Wendy's baby diary – Six months! – Guilt, isolation and men

Six months old

Dillon was six months old on Monday the 3rd October 2011. A lot has happened in this first six months including his christening , baby swimming classes, health centre visits and weigh ins, the
dog eating the midwifes shoes, the whole experience of giving birth, going to University, starting my website http://www.femalearts.com, being off work, weaning the baby, his milestones including Dillon getting his first baby teeth, sitting up, rolling around on the floor, playing with his feet, smiling and laughing and interacting with objects and people.

I’d like to thank Catherine Balavage at Frost Magazine for offering me this blank canvas to write about Dillon. I wanted to document these moments so that in the future I can look back (hopefully Dillon will also read it) and have a record of this wonderful, life changing time.

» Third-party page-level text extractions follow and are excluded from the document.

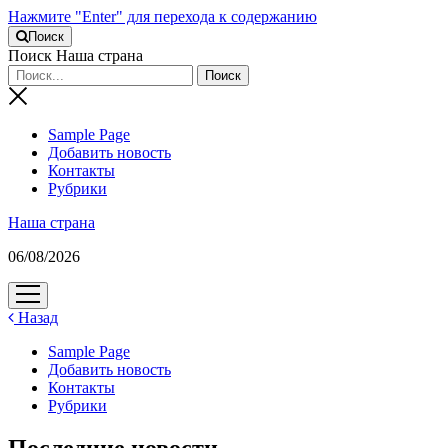
Нажмите "Enter" для перехода к содержанию
Поиск
Поиск Наша страна
Sample Page
Добавить новость
Контакты
Рубрики
Наша страна
06/08/2026
открыть
меню
Назад
Sample Page
Добавить новость
Контакты
Рубрики
Последние новости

It’s been a brilliant six months but it’s also been tiring, stressful and a lot of hard work. I’ve said in my diary about how the baby is progressing, the goods, toys and clothes we have bought for him, what activities he is enjoying and how he’s developing but I don’t think I’ve said so much about my feelings. The following topics have been on my mind recently…

Men with babies

Recently there has been a couple of TV Doctors with babies – Doc Martin has a baby, James Cordon was left holding the baby in Doctor Who – portraying what it feels like for the dad to be the primary carer –the Doctor Who story was about panic and fluster with the conclusion that dads
are actually protective loving individuals and the mums are competent women who make lists and mother both their partner and baby.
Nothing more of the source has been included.